# Tech Talent Dashboard Data Upload

This notebook can be run after the data preprocessing notebook has completed successfully.  It will load the preprocessed files found in the `db` folder to the correct location on Google Sheets.  

Tableau Public can refresh automatically from Google Sheets data sources by default.  As the final loading step, we'll connect to the Google Sheets API, find and open the correct file, delete its contents, then insert our new data into the empty file.

*Note: Tableau Public data connections to Google Sheets uses the file's unique id rather than the filename.  Uploading a new copy of the file will also generate a new id for that file, which in turn will break the connection between the dashboard and the data.*

### This step is not reversible.  It is advised to download and retain a backup of the existing files in the `mcdc-tech-talent` folder on Google Drive as a zip file before proceeding with the steps in this notebook.

# Google API

We'll use the previously created Google Drive functions to find the correct files to overwrite, and also import a package called `gspread` to perform the Google Sheets operations (this package just makes our lives easier).

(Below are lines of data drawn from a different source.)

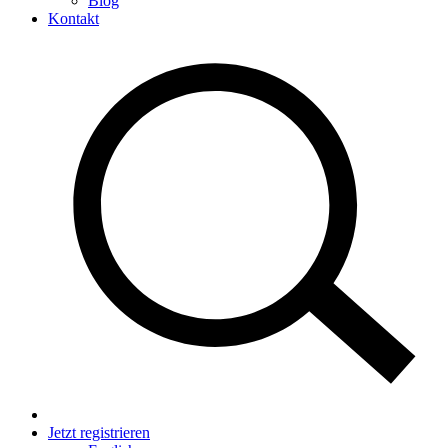
Blog
Kontakt
Jetzt registrieren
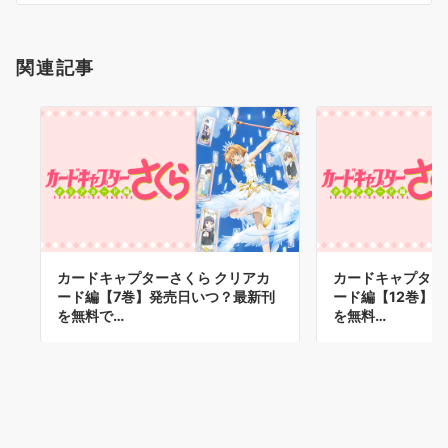
ン
関連記事
カードキャプターさくら クリアカ
カードキャプター
ード編【7巻】発売日いつ？最新刊
ード編【12巻】
を無料で…
を無料…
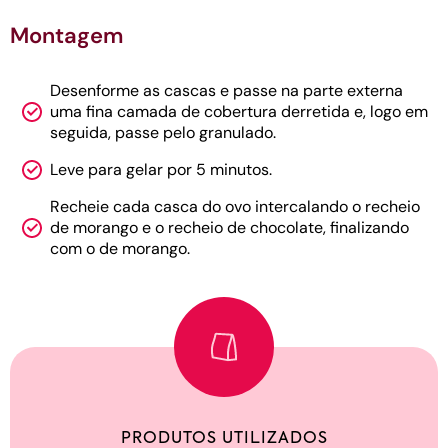
Montagem
Desenforme as cascas e passe na parte externa
uma fina camada de cobertura derretida e, logo em
seguida, passe pelo granulado.
Leve para gelar por 5 minutos.
Recheie cada casca do ovo intercalando o recheio
de morango e o recheio de chocolate, finalizando
com o de morango.
PRODUTOS UTILIZADOS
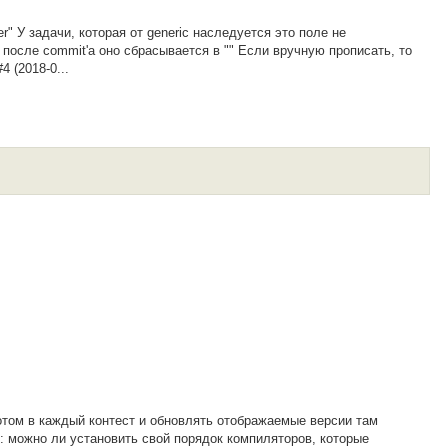
uer" У задачи, которая от generic наследуется это поле не
 после commit'а оно сбрасывается в "" Если вручную прописать, то
4 (2018-0...
том в каждый контест и обновлять отображаемые версии там
: можно ли установить свой порядок компиляторов, которые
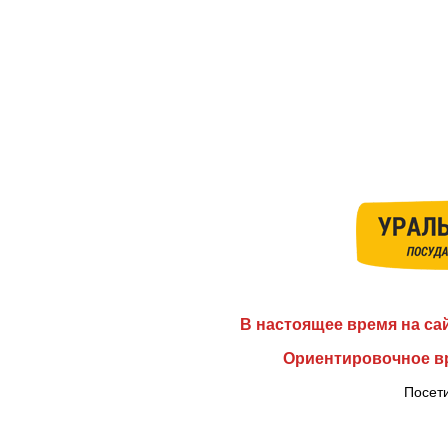
В настоящее время на са
Ориентировочное вр
Посети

These initial steps will create a connection object to the [Google Drive API](https://developers.google.com/drive/api/v3/about-sdk) called `service`.  A valid authentication key from Google must be saved as key.json in the project's root directory.  This project uses [service accounts](https://cloud.google.com/iam/docs/understanding-service-accounts) for authentication to both the Google [Drive](https://developers.google.com/drive/api/v3/about-sdk) and [Sheets](https://developers.google.com/sheets/api/reference/rest) APIs.

In [1]:
import os
from pathlib import Path

import gspread
import pandas as pd
from google.oauth2 import service_account
from googleapiclient.discovery import build


In [2]:
CLIENT_SECRET_FILE = 'key.json'
SCOPES = ['https://www.googleapis.com/auth/drive', 
          'https://www.googleapis.com/auth/spreadsheets']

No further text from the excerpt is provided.